Archiv für Oktober 2012

31.10.: Kinder-Scherbendemo

-“Kinder und Jugendliche warfen in der Nacht zum Dienstag mit Glasflaschen und ließen Böller in Briefkästen explodieren.“
-“In Berlin brannte ein Glascontainer völlig aus, nachdem kostümierte Kinder diesen mit einem bengalischen Feuer in Brand gesetzt hatten.“

Sogar in Gegenden von denen man vermutet, dass dort schon längst niemand mehr wohnt, hing der Haussegen schief:
„Im Rhein-Erft-Kreis rückten die Beamten in mehr als 230 Fällen gegen Eierwerfer aus.“
Die Gewerkschaft der Polizei war absolut not amused, ihr Bundesvorsitzender bezeichnete die Vorkomnisse als „bedenklich“, so die jüngst pleite gegangene Presseagentur DAPD in einer Meldung von Oktober 2011.

Halloween Pforzheim
Nein, das ist nicht der 1. Mai in der Schanze, das ist Halloween in Pforzheim 2011! (Foto: Ketterl)
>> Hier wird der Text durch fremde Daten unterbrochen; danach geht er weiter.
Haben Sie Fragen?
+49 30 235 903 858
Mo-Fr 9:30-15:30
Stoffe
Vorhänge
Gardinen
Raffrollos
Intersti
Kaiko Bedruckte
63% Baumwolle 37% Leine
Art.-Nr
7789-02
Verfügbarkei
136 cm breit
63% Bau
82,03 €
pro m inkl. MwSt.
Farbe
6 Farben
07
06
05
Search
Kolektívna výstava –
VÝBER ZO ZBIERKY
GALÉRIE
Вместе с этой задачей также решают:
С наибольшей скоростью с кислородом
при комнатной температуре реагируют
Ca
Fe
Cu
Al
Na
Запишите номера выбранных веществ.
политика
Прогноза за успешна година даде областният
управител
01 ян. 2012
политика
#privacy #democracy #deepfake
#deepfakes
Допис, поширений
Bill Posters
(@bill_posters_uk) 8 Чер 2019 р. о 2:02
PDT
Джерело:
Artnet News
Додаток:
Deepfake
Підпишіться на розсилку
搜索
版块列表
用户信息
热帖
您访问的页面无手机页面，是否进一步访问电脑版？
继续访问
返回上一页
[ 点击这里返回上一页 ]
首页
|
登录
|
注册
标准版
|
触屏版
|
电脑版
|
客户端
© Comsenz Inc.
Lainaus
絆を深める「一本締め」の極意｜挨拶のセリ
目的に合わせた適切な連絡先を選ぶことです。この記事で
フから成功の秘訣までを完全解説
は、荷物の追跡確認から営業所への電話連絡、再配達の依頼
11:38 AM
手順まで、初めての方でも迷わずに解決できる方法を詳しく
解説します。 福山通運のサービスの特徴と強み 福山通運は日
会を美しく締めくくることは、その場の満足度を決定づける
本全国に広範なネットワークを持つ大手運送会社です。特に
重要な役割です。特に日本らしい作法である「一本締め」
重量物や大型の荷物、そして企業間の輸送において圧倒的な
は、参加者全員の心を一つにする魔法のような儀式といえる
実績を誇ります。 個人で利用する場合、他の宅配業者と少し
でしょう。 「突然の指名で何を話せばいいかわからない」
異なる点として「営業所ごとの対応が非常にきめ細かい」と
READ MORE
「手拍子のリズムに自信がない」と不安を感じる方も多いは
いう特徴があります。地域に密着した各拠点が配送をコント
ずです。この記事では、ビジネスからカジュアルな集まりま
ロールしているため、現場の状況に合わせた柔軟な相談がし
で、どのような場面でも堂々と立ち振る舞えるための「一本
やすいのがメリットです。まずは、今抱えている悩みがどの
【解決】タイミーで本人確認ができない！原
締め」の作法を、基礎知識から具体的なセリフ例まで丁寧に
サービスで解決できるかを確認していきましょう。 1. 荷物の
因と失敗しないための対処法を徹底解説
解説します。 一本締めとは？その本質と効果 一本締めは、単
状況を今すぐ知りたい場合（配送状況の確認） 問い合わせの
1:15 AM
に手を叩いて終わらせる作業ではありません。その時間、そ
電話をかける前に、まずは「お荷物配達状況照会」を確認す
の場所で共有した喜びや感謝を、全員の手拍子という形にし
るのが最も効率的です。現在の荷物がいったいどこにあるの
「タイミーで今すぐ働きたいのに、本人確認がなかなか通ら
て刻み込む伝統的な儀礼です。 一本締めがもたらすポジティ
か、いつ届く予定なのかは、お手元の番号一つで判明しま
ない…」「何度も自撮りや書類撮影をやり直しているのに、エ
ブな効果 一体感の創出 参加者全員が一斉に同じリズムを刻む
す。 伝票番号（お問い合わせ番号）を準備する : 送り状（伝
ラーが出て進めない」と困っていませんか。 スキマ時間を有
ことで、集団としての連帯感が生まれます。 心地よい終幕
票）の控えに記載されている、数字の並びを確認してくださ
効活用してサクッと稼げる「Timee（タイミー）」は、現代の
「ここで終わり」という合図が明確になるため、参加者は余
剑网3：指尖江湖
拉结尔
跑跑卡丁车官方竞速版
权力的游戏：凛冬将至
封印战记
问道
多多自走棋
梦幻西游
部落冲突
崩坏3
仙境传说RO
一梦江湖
Tja, gegen sowas stinken die Punklastigen „Chaostage“ im Jahre 2012 in Karlsruhe aber sowas von ab:
Laut einem Artikel bei Indymedia brachten es dort mehrere hundert Bunthaarige an einem Abend nur auf „eine(!) lustige Feuertonnenparty“, während unweit davon die halbsenilen Slime für 20 € zum Tanze aufspielten.
Gut, das war jetzt auch nur höchstens die halbe Wahrheit über die Chaostage in Karlsruhe, aber was tut man nicht alles für halbwegs unterhaltsame Artikel…

Und außerdem ist ja heute Halloween!
Den Soundtrack dazu liefern dieses Mal die Horror-Punker von den Misfits.
Also Boxen ans Fenster, um die zukünftigen Financiers unser aller Rente (Achtung: Spaaaaß!) kräftig zu supporten!
Alle Anderen, die von Halloween als Spielart des US-Amerikanischen Kulturimperialismus (Achtung: Spaaaaß Part 2!) genervt sind, können das Lied dazu nutzen, das Sturmklingeln an der Tür zu übertönen.
In diesem Sinne:
Süßes oder Saures! Oi!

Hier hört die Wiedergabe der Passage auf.